The release of the quarterly Periodic Labour Force Survey (PLFS) last week offers official insights into employment trends during the pandemic period. The data, covering the four quarters from October-December 2019 to October-December 2020, suggest that while the lock-down in April-June 2020 did throw India’s labour market into unprecedented disarray with a sharp spike in unemployment, a fall in workforce participation and a shrinkage in the workforce itself, all of these parameters thankfully staged a material recovery by end of 2020. Policy attention, however, needs to focus on the segments of the employed who have been left worse off than before.

On the positive side, overall unemployment rates in urban India (based on current weekly status, believed to be a more realistic measure than the usual yearly status), after spiking to 20.9 per cent in the lockdown-afflicted months of April-June 2020 moderated to 10.3 per cent by October-December 2020, staging a fairly quick rebound. The proportion of folks seeking work dipped to 35.9 per cent in Q2 2020, but bounced back to 37.3 per cent by the fourth quarter. About 33.5 per cent of the population was employed by Q4 2020 compared to 28.4 per cent during peak pandemic. But the headline numbers do hide some disquieting trends. A sizeable proportion of younger folks (ages 15-29) who lost jobs during the pandemic didn’t recoup them even by Q4 2020, with their unemployment rates at 24.9 per cent. Populous States of Maharashtra, Madhya Pradesh, Rajasthan and Uttar Pradesh reporting youth unemployment rate of 26-31 per cent is worrying. Covid also left the employment situation for women (unemployment rate of 13.1 per cent by Q4 2020) materially worse than that for men (9.5 per cent). A major part of the post-pandemic revival in jobs transpired in the low-productivity agriculture sector which employed 6.1 per cent of the workforce in Q4 2020 versus 5.1 per cent the previous year, while sought-after manufacturing jobs dipped from 33.2 per cent to 32.2 per cent.
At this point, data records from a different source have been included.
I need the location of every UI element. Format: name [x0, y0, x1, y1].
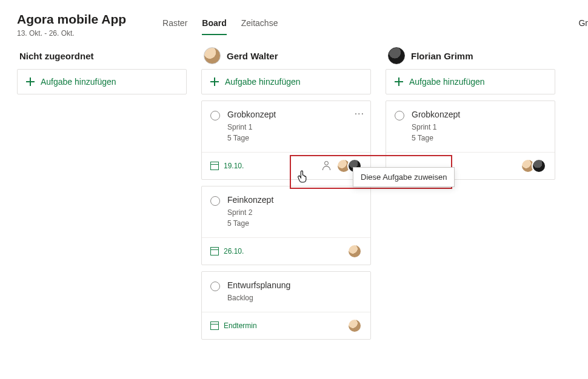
avatar-gerd-walter: [347, 318, 362, 333]
task-card[interactable]: ··· Grobkonzept Sprint 1 5 Tage 19.10.: [201, 101, 371, 180]
plus-icon: [395, 77, 403, 86]
column-gerd-walter: Gerd Walter Aufgabe hinzufügen ··· Grobk…: [201, 47, 371, 346]
add-task-button[interactable]: Aufgabe hinzufügen: [201, 69, 371, 94]
task-date-text: Endtermin: [224, 321, 257, 330]
task-title: Feinkonzept: [227, 195, 362, 205]
avatar-gerd-walter: [347, 244, 362, 259]
task-date[interactable]: 19.10.: [210, 162, 244, 170]
truncated-text: Gr: [578, 18, 588, 28]
title-block: Agora mobile App 13. Okt. - 26. Okt.: [17, 12, 126, 38]
date-range: 13. Okt. - 26. Okt.: [17, 29, 126, 38]
add-task-button[interactable]: Aufgabe hinzufügen: [17, 69, 187, 94]
add-task-label: Aufgabe hinzufügen: [225, 77, 301, 87]
column-unassigned: Nicht zugeordnet Aufgabe hinzufügen: [17, 47, 187, 346]
complete-toggle[interactable]: [210, 282, 220, 291]
task-sprint: Sprint 2: [227, 208, 362, 217]
task-card[interactable]: Feinkonzept Sprint 2 5 Tage 26.10.: [201, 186, 371, 265]
add-task-label: Aufgabe hinzufügen: [41, 77, 116, 87]
header: Agora mobile App 13. Okt. - 26. Okt. Ras…: [0, 0, 588, 38]
task-duration: 5 Tage: [227, 134, 362, 142]
project-title: Agora mobile App: [17, 12, 126, 27]
task-sprint: Backlog: [227, 294, 362, 302]
column-title: Nicht zugeordnet: [19, 51, 94, 61]
tab-timeline[interactable]: Zeitachse: [241, 18, 278, 35]
plus-icon: [26, 77, 35, 86]
avatar-florian-grimm: [388, 47, 405, 64]
task-sprint: Sprint 1: [227, 123, 362, 131]
view-tabs: Raster Board Zeitachse: [162, 12, 278, 35]
task-duration: 5 Tage: [227, 219, 362, 228]
calendar-icon: [210, 162, 219, 170]
complete-toggle[interactable]: [395, 111, 404, 120]
tab-raster[interactable]: Raster: [162, 18, 187, 35]
tab-board[interactable]: Board: [202, 18, 226, 35]
column-header: Nicht zugeordnet: [17, 47, 187, 69]
add-task-button[interactable]: Aufgabe hinzufügen: [386, 69, 555, 94]
assignee-avatars[interactable]: [347, 318, 362, 333]
task-title: Grobkonzept: [412, 110, 546, 119]
calendar-icon: [210, 321, 219, 330]
board: Nicht zugeordnet Aufgabe hinzufügen Gerd…: [0, 38, 588, 355]
task-duration: 5 Tage: [412, 134, 546, 142]
task-sprint: Sprint 1: [412, 123, 546, 131]
column-header: Florian Grimm: [386, 47, 555, 69]
column-header: Gerd Walter: [201, 47, 371, 69]
column-florian-grimm: Florian Grimm Aufgabe hinzufügen Grobkon…: [386, 47, 555, 346]
complete-toggle[interactable]: [210, 111, 220, 120]
assign-person-icon[interactable]: [322, 161, 332, 171]
assignee-avatars[interactable]: [347, 244, 362, 259]
assignee-avatars[interactable]: [521, 159, 546, 173]
assign-task-tooltip: Diese Aufgabe zuweisen: [353, 167, 455, 187]
complete-toggle[interactable]: [210, 196, 220, 206]
task-date-text: 26.10.: [224, 247, 244, 255]
task-title: Grobkonzept: [227, 110, 362, 119]
avatar-gerd-walter: [204, 47, 221, 64]
task-menu-icon[interactable]: ···: [355, 108, 364, 119]
task-date[interactable]: Endtermin: [210, 321, 257, 330]
column-title: Gerd Walter: [227, 51, 278, 61]
task-date-text: 19.10.: [224, 162, 244, 170]
plus-icon: [210, 77, 219, 86]
add-task-label: Aufgabe hinzufügen: [409, 77, 485, 87]
task-title: Entwurfsplanung: [227, 280, 362, 290]
avatar-florian-grimm: [532, 159, 546, 173]
task-date[interactable]: 26.10.: [210, 247, 244, 255]
column-title: Florian Grimm: [411, 51, 473, 61]
calendar-icon: [210, 247, 219, 255]
task-card[interactable]: Entwurfsplanung Backlog Endtermin: [201, 271, 371, 340]
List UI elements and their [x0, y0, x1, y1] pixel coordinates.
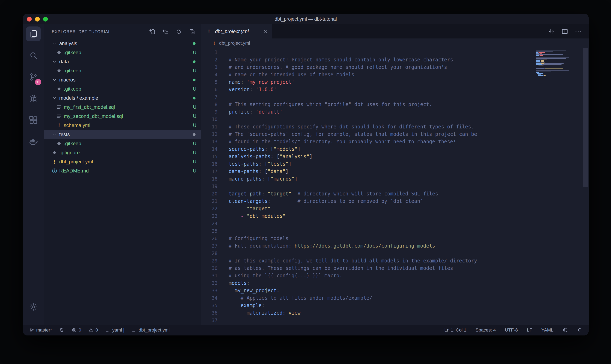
- tree-file-gitkeep[interactable]: .gitkeepU: [44, 66, 201, 75]
- split-editor-icon[interactable]: [561, 28, 568, 35]
- code-line-7[interactable]: 7: [201, 93, 589, 101]
- code-line-3[interactable]: 3# and underscores. A good package name …: [201, 64, 589, 71]
- code-line-24[interactable]: 24: [201, 220, 589, 227]
- tree-file-my-first-dbt-model-sql[interactable]: my_first_dbt_model.sqlU: [44, 103, 201, 112]
- activity-item-extensions[interactable]: [26, 113, 41, 127]
- minimap[interactable]: [536, 49, 572, 77]
- status-eol[interactable]: LF: [527, 327, 532, 333]
- tree-file-readme-md[interactable]: README.mdU: [44, 166, 201, 175]
- code-line-10[interactable]: 10: [201, 116, 589, 123]
- close-tab-icon[interactable]: [263, 29, 268, 34]
- status-indentation[interactable]: Spaces: 4: [475, 327, 496, 333]
- code-line-17[interactable]: 17data-paths: ["data"]: [201, 168, 589, 175]
- tree-file-gitkeep[interactable]: .gitkeepU: [44, 84, 201, 93]
- tree-folder-analysis[interactable]: analysis: [44, 39, 201, 48]
- code-line-5[interactable]: 5name: 'my_new_project': [201, 78, 589, 86]
- git-untracked-badge: U: [193, 141, 196, 146]
- code-line-9[interactable]: 9profile: 'default': [201, 108, 589, 116]
- code-line-27[interactable]: 27# Full documentation: https://docs.get…: [201, 242, 589, 250]
- code-line-34[interactable]: 34 # Applies to all files under models/e…: [201, 294, 589, 302]
- code-line-35[interactable]: 35 example:: [201, 302, 589, 309]
- code-line-11[interactable]: 11# These configurations specify where d…: [201, 123, 589, 130]
- sql-file-icon: [56, 113, 62, 119]
- code-line-16[interactable]: 16test-paths: ["tests"]: [201, 160, 589, 168]
- code-line-28[interactable]: 28: [201, 250, 589, 257]
- tab-dbt-project-yml[interactable]: ! dbt_project.yml: [201, 24, 272, 39]
- activity-item-run-debug[interactable]: [26, 91, 41, 106]
- status-notifications[interactable]: [577, 327, 583, 333]
- more-actions-icon[interactable]: [575, 28, 582, 35]
- line-number: 23: [201, 213, 218, 219]
- code-line-text: version: '1.0.0': [229, 87, 277, 92]
- status-sync-changes[interactable]: [59, 327, 64, 333]
- tree-file-gitignore[interactable]: .gitignoreU: [44, 148, 201, 157]
- code-line-2[interactable]: 2# Name your project! Project names shou…: [201, 56, 589, 64]
- code-line-25[interactable]: 25: [201, 227, 589, 235]
- tree-folder-data[interactable]: data: [44, 57, 201, 66]
- code-line-text: my_new_project:: [229, 288, 280, 293]
- code-line-23[interactable]: 23 - "dbt_modules": [201, 212, 589, 220]
- status-feedback[interactable]: [563, 327, 568, 333]
- code-line-8[interactable]: 8# This setting configures which "profil…: [201, 101, 589, 108]
- close-window-button[interactable]: [27, 17, 32, 22]
- zoom-window-button[interactable]: [43, 17, 48, 22]
- activity-item-docker[interactable]: [26, 134, 41, 149]
- code-line-26[interactable]: 26# Configuring models: [201, 235, 589, 242]
- line-number: 3: [201, 65, 218, 70]
- minimize-window-button[interactable]: [35, 17, 40, 22]
- code-line-1[interactable]: 1: [201, 49, 589, 56]
- line-number: 30: [201, 266, 218, 271]
- code-line-30[interactable]: 30# as tables. These settings can be ove…: [201, 264, 589, 272]
- tree-file-dbt-project-yml[interactable]: !dbt_project.ymlU: [44, 157, 201, 166]
- tree-folder-tests[interactable]: tests: [44, 130, 201, 139]
- code-line-text: name: 'my_new_project': [229, 79, 294, 85]
- tree-folder-models-example[interactable]: models / example: [44, 93, 201, 103]
- desktop-background: dbt_project.yml — dbt-tutorial 11 EXPLOR…: [0, 0, 611, 364]
- git-modified-dot: [193, 42, 195, 45]
- activity-item-explorer[interactable]: [26, 26, 41, 41]
- collapse-folders-icon[interactable]: [189, 28, 195, 35]
- code-line-19[interactable]: 19: [201, 183, 589, 190]
- new-folder-icon[interactable]: [162, 28, 169, 35]
- status-errors[interactable]: 0: [71, 327, 81, 333]
- refresh-explorer-icon[interactable]: [176, 28, 182, 35]
- activity-item-source-control[interactable]: 11: [26, 69, 41, 84]
- status-warnings[interactable]: 0: [88, 327, 98, 333]
- code-line-36[interactable]: 36 materialized: view: [201, 309, 589, 317]
- code-line-32[interactable]: 32models:: [201, 279, 589, 287]
- tree-folder-macros[interactable]: macros: [44, 75, 201, 84]
- code-line-22[interactable]: 22 - "target": [201, 205, 589, 212]
- extensions-icon: [29, 115, 38, 125]
- code-line-18[interactable]: 18macro-paths: ["macros"]: [201, 175, 589, 183]
- code-line-33[interactable]: 33 my_new_project:: [201, 287, 589, 294]
- status-branch[interactable]: master*: [29, 327, 52, 333]
- new-file-icon[interactable]: [149, 28, 155, 35]
- code-editor[interactable]: 12# Name your project! Project names sho…: [201, 48, 589, 325]
- code-line-6[interactable]: 6version: '1.0.0': [201, 86, 589, 93]
- code-line-21[interactable]: 21clean-targets: # directories to be rem…: [201, 197, 589, 205]
- tree-file-gitkeep[interactable]: .gitkeepU: [44, 48, 201, 57]
- code-line-15[interactable]: 15analysis-paths: ["analysis"]: [201, 153, 589, 160]
- code-line-37[interactable]: 37: [201, 317, 589, 324]
- code-line-13[interactable]: 13# found in the "models/" directory. Yo…: [201, 138, 589, 145]
- activity-item-settings[interactable]: [26, 299, 41, 314]
- breadcrumb-item-file[interactable]: dbt_project.yml: [219, 40, 250, 46]
- open-changes-icon[interactable]: [548, 28, 555, 35]
- editor-scrollbar[interactable]: [583, 48, 588, 187]
- code-line-12[interactable]: 12# The `source-paths` config, for examp…: [201, 130, 589, 138]
- code-line-20[interactable]: 20target-path: "target" # directory whic…: [201, 190, 589, 197]
- tree-file-my-second-dbt-model-sql[interactable]: my_second_dbt_model.sqlU: [44, 112, 201, 121]
- code-line-14[interactable]: 14source-paths: ["models"]: [201, 145, 589, 153]
- status-active-file[interactable]: dbt_project.yml: [132, 327, 170, 333]
- status-cursor-position[interactable]: Ln 1, Col 1: [444, 327, 466, 333]
- status-language-mode[interactable]: YAML: [542, 327, 554, 333]
- tree-file-schema-yml[interactable]: !schema.ymlU: [44, 121, 201, 130]
- code-line-text: # These configurations specify where dbt…: [229, 124, 474, 130]
- code-line-29[interactable]: 29# In this example config, we tell dbt …: [201, 257, 589, 264]
- code-line-4[interactable]: 4# name or the intended use of these mod…: [201, 71, 589, 78]
- activity-item-search[interactable]: [26, 48, 41, 63]
- code-line-31[interactable]: 31# using the `{{ config(...) }}` macro.: [201, 272, 589, 279]
- status-yaml-schema[interactable]: yaml |: [105, 327, 124, 333]
- tree-file-gitkeep[interactable]: .gitkeepU: [44, 139, 201, 148]
- status-encoding[interactable]: UTF-8: [505, 327, 518, 333]
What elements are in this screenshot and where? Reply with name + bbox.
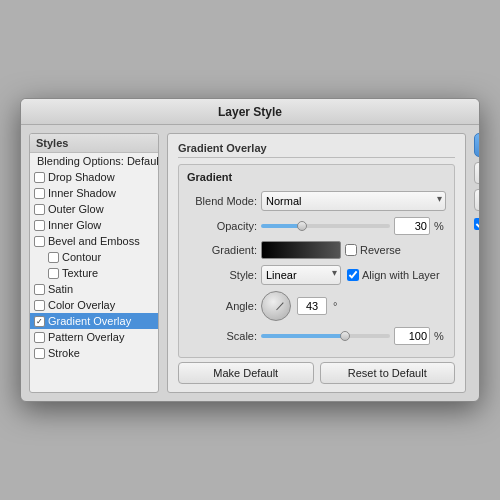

There were also fewer salaried jobs going around after the disruption, while there was a spike in folks employed in family enterprises and as casual labour, a shift that likely dented incomes.

Given the significance of these findings, it would have been useful if this PLF survey had been released last year when the Centre was formulating its pandemic relief packages, instead of with a nine-month lag. In fact, the Centre ought to insist on expediting even the usual 45-day lag in the release of this quarterly report. The PLFS may not be the last word on employment trends in India (it has been critiqued for counter-intuitive findings), but it is far more representative of what’s transpiring than payroll-based data (such as EPF enrolments), with 80 per cent of India’s workforce in the informal sector.